→ DESCRIPTION OF THE TASK:
Within the material below, locate the line with "Given the image: I" and the line with "Given the image: Find", then return those two lines and all lines between them, exactly as written.

→ EXERCISE DATA:
=== Begin Enclosure ===

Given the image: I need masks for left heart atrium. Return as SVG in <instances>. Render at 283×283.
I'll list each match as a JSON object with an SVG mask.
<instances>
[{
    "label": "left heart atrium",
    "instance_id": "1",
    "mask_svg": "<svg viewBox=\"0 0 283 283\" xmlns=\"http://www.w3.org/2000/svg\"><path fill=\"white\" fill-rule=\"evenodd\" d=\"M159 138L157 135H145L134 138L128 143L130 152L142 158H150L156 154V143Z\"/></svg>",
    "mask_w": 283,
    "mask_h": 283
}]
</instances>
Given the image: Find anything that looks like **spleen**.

=== End Enclosure ===
=== Begin Enclosure ===

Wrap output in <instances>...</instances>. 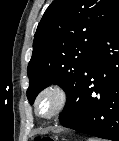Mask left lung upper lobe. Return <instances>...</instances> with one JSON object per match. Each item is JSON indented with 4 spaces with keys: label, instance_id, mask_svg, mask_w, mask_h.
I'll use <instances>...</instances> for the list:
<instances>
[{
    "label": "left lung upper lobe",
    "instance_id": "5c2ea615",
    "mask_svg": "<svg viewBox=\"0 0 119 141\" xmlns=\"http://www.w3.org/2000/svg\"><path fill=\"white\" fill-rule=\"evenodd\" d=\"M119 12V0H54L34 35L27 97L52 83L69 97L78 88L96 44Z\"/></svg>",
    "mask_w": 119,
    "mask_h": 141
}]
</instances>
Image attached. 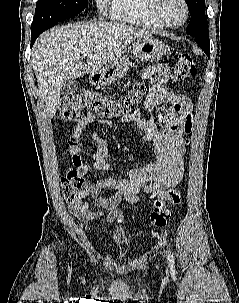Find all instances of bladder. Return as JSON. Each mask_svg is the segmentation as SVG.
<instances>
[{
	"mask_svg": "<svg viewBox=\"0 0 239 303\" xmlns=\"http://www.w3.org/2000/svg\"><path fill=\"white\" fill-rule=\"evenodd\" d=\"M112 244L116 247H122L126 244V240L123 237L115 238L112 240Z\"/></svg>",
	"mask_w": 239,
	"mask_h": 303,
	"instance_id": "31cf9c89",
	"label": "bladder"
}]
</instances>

=== End Enclosure ===

→ EXPECTED OUTPUT:
Given the image: I need masks for left heart atrium. Return as SVG in <instances>. Render at 283×283.
I'll list each match as a JSON object with an SVG mask.
<instances>
[{
    "label": "left heart atrium",
    "instance_id": "1",
    "mask_svg": "<svg viewBox=\"0 0 283 283\" xmlns=\"http://www.w3.org/2000/svg\"><path fill=\"white\" fill-rule=\"evenodd\" d=\"M159 138L157 135H145L134 138L128 143L130 152L142 158H150L156 154V143Z\"/></svg>",
    "mask_w": 283,
    "mask_h": 283
}]
</instances>
Given the image: Find anything that looks like **spleen**.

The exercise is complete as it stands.